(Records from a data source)
::::

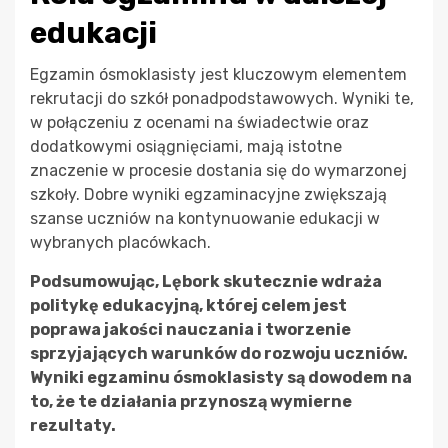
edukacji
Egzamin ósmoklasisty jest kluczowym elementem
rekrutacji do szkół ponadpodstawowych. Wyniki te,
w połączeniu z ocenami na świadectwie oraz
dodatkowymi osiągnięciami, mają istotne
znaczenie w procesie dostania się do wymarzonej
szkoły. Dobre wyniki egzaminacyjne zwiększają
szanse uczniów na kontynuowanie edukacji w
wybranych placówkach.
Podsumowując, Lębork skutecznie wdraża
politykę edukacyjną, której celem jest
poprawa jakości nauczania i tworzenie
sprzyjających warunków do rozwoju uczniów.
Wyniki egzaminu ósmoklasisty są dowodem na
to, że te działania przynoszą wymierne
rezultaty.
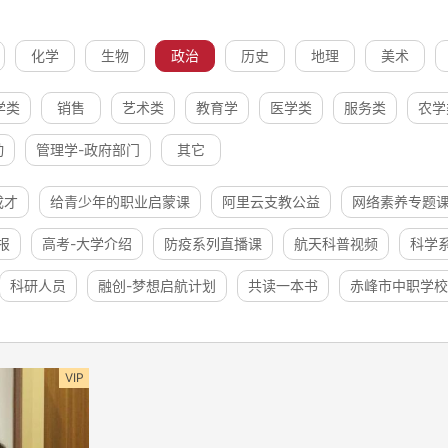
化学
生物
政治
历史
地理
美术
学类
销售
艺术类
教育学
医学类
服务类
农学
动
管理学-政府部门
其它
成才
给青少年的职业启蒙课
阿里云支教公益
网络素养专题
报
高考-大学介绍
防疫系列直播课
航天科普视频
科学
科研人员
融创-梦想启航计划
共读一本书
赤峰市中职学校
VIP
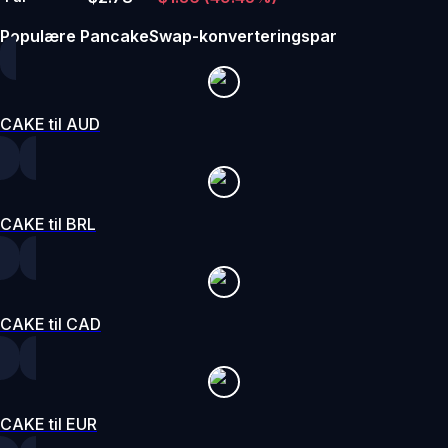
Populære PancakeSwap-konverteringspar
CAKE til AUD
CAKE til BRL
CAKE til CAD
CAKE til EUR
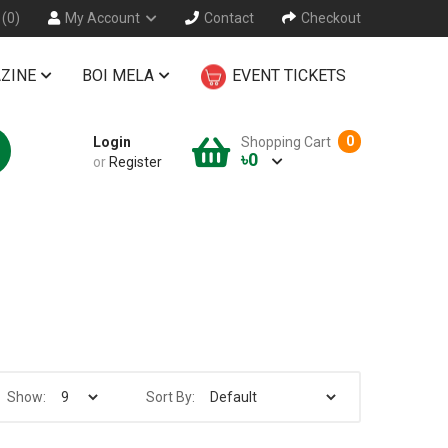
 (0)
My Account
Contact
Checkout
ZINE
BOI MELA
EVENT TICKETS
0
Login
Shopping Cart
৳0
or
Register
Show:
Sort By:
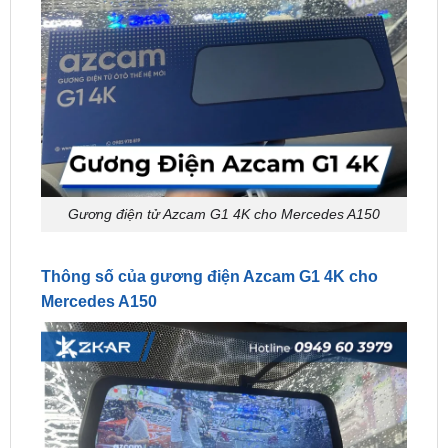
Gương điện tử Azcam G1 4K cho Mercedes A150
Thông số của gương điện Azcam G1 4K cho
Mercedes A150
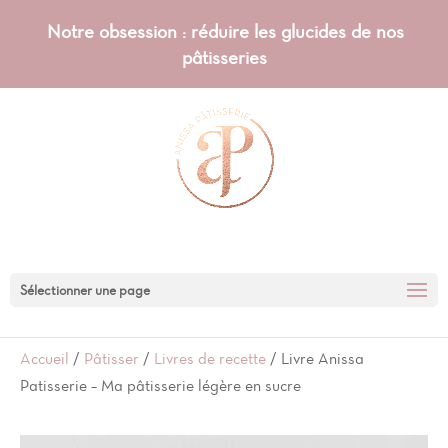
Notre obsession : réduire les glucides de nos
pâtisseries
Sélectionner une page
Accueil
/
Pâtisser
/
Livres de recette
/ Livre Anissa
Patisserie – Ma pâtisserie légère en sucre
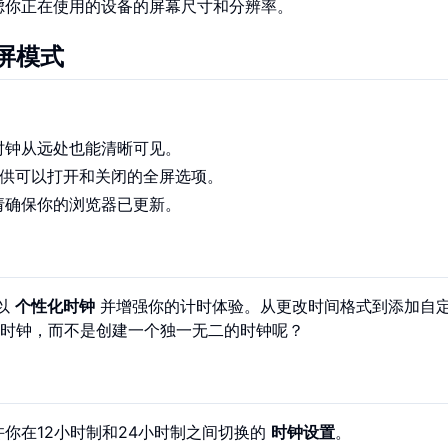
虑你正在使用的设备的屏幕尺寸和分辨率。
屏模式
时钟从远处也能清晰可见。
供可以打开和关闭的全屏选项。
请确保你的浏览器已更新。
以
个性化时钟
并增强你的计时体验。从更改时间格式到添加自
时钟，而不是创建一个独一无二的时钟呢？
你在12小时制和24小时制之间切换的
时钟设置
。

::::

Give back every record precisely as it stands, without the images.

edukacji
Egzamin ósmoklasisty jest kluczowym elementem
rekrutacji do szkół ponadpodstawowych. Wyniki te,
w połączeniu z ocenami na świadectwie oraz
dodatkowymi osiągnięciami, mają istotne
znaczenie w procesie dostania się do wymarzonej
szkoły. Dobre wyniki egzaminacyjne zwiększają
szanse uczniów na kontynuowanie edukacji w
wybranych placówkach.
Podsumowując, Lębork skutecznie wdraża
politykę edukacyjną, której celem jest
poprawa jakości nauczania i tworzenie
sprzyjających warunków do rozwoju uczniów.
Wyniki egzaminu ósmoklasisty są dowodem na
to, że te działania przynoszą wymierne
rezultaty.
化学
生物
政治
历史
地理
美术
学类
销售
艺术类
教育学
医学类
服务类
农学
动
管理学-政府部门
其它
成才
给青少年的职业启蒙课
阿里云支教公益
网络素养专题
报
高考-大学介绍
防疫系列直播课
航天科普视频
科学
科研人员
融创-梦想启航计划
共读一本书
赤峰市中职学校
VIP
Populære PancakeSwap-konverteringspar
CAKE til AUD
CAKE til BRL
CAKE til CAD
CAKE til EUR
 (0)
My Account
Contact
Checkout
ZINE
BOI MELA
EVENT TICKETS
0
Login
Shopping Cart
৳0
or
Register
Show:
Sort By:
Gương điện tử Azcam G1 4K cho Mercedes A150
Thông số của gương điện Azcam G1 4K cho
Mercedes A150
Notre obsession : réduire les glucides de nos
pâtisseries
Sélectionner une page
Accueil
/
Pâtisser
/
Livres de recette
/ Livre Anissa
Patisserie – Ma pâtisserie légère en sucre
虑你正在使用的设备的屏幕尺寸和分辨率。
屏模式
时钟从远处也能清晰可见。
供可以打开和关闭的全屏选项。
请确保你的浏览器已更新。
以
个性化时钟
并增强你的计时体验。从更改时间格式到添加自
时钟，而不是创建一个独一无二的时钟呢？
你在12小时制和24小时制之间切换的
时钟设置
。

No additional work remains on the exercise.